I do not like UnitedHealth, I do not like our existing crop of health insurance executives, and I might even be viscerally glad at some level that the UnitedHealth CEO was killed in a world where justice clearly takes a back seat to greed, but I wish the headline didn't say "overcharged", because there's no established amount of markup that is the correct amount of markup other than what people end up paying. Is that shitty? Yes. Does it violate a social contract? I think so. But tell me how much the right amount to charge is first. Is that cost? Cost+percentage? They've chosen their percentage. What's the correct one instead?

The article body presents the story in a more meaningful way, "UnitedHealth Group is charging patients a markup for key life-saving drugs that could easily exceed their cost by a factor of ten or more".

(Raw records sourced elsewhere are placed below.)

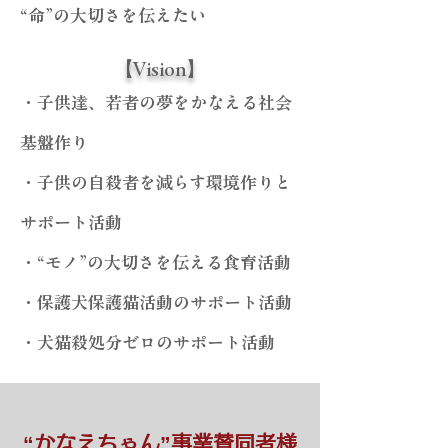
“命”の大切さを伝えたい
【Vision】
・子供達、若者の夢をかなえる社会
基盤作り
・子供の自殺者を減らす環境作りと
サポート活動
・“モノ”の大切さを伝える食育活動
・保護犬保護猫活動のサポート活動
・犬猫殺処分ゼロのサポート活動
“かなえちゃん”事業賛同者様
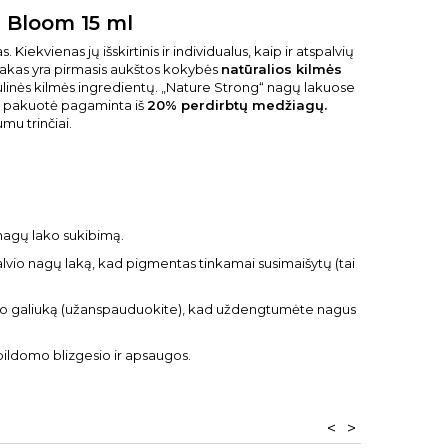
 Bloom 15 ml
Kiekvienas jų išskirtinis ir individualus, kaip ir atspalvių
akas yra pirmasis aukštos kokybės
natūralios kilmės
linės kilmės ingredientų. „Nature Strong“ nagų lakuose
 pakuotė pagaminta iš
20% perdirbtų medžiagų.
mu trinčiai.
 nagų lako sukibimą.
lvio nagų laką, kad pigmentas tinkamai susimaišytų (tai
nago galiuką (užanspauduokite), kad uždengtumėte nagus
ldomo blizgesio ir apsaugos.
<
>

All I'm going to say is that Optum Specialty Pharmacy is the sole source that UHC will accept for a lot of special drugs. For example UHC offers insurance for IVF including a separate cap for medications, but if you use their insurance you have to order through their subsidiary Optum Specialty Pharmacy and the prices triple or quadruple over MSRP if you buy from OSP using insurance versus if you pay cash. They also won't tell you this until you're in the middle of a cycle and an order gets held up because you're out of insurance, but since they billed insurance you're on the hook for the remaining several-thousand dollars because if you stop the drugs you're just out the money and the medication and have to wait another month.

I don't know if I can give them the benefit of the doubt on the cancer drugs because of this.

  • > subsidiary Optum Specialty Pharmacy and the prices triple or quadruple over MSRP if you buy from OSP using insurance versus if you pay cash.

    As an European, this is mind boggling.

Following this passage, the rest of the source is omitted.